START Dataset content

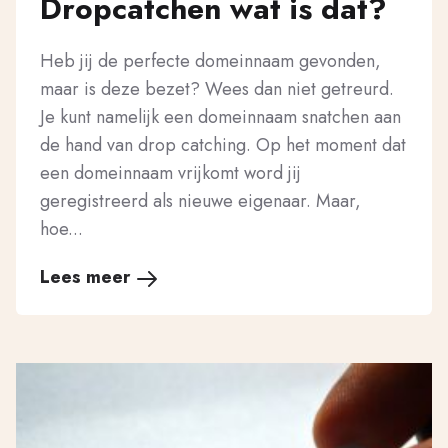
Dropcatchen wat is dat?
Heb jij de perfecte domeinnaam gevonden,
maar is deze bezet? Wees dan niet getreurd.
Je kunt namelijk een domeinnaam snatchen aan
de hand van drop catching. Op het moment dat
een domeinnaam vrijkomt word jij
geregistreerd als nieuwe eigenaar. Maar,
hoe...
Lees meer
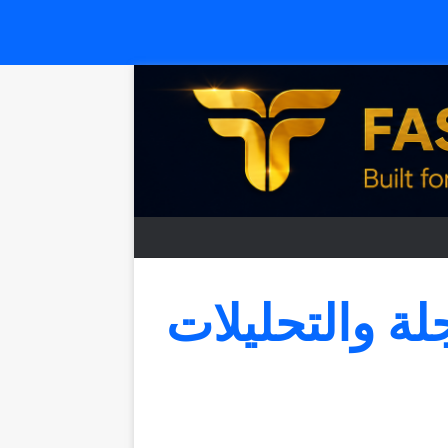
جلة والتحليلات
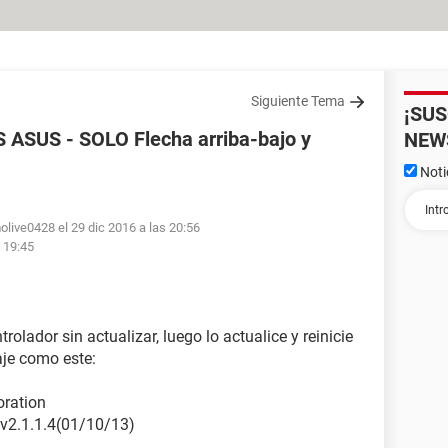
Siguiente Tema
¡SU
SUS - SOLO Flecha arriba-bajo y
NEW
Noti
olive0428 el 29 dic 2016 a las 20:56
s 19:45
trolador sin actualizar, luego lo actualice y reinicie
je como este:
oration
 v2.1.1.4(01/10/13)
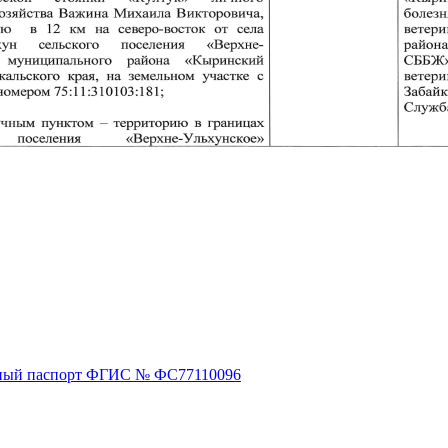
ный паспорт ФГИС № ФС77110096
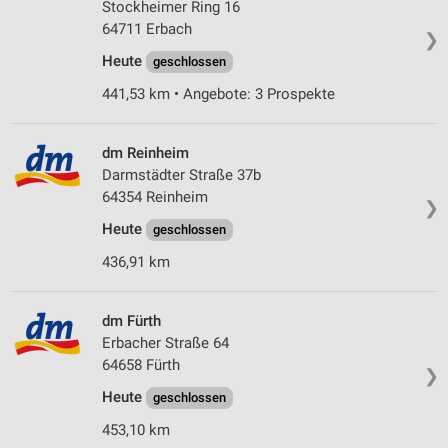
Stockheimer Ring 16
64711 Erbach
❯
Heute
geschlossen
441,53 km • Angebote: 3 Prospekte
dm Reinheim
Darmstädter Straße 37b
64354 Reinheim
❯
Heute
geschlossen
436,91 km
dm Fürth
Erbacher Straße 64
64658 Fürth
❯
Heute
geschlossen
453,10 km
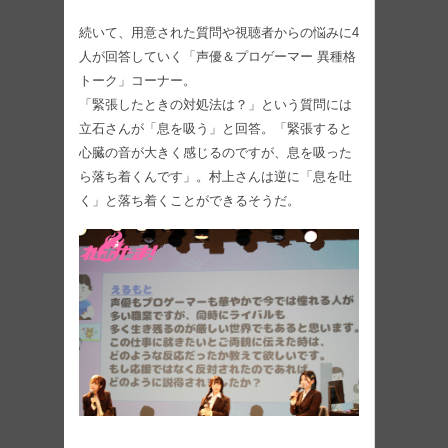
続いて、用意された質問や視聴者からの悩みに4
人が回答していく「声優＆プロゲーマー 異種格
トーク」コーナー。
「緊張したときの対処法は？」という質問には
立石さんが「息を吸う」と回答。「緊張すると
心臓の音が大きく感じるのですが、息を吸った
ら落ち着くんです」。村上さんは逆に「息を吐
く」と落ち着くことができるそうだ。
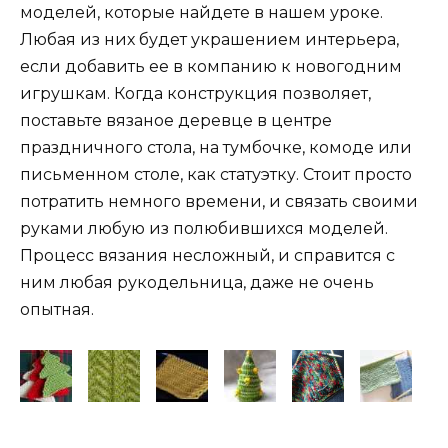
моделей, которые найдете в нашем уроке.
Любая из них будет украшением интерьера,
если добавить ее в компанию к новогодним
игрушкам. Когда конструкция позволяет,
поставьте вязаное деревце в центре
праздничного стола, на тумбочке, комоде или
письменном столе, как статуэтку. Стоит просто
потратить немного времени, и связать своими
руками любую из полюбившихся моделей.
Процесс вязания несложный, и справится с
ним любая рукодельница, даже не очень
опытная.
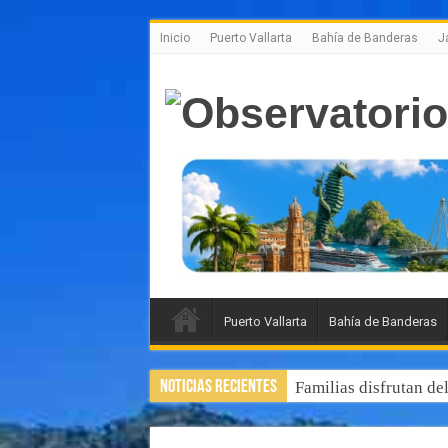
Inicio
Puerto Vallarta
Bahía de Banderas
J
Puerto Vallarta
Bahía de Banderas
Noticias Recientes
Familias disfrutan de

END Dataset content

=== Aim of the exercise ===
Tally every line of the entries that contains the word "domeinnaam", and respond with that number only.

=== Answer for this exercise ===
3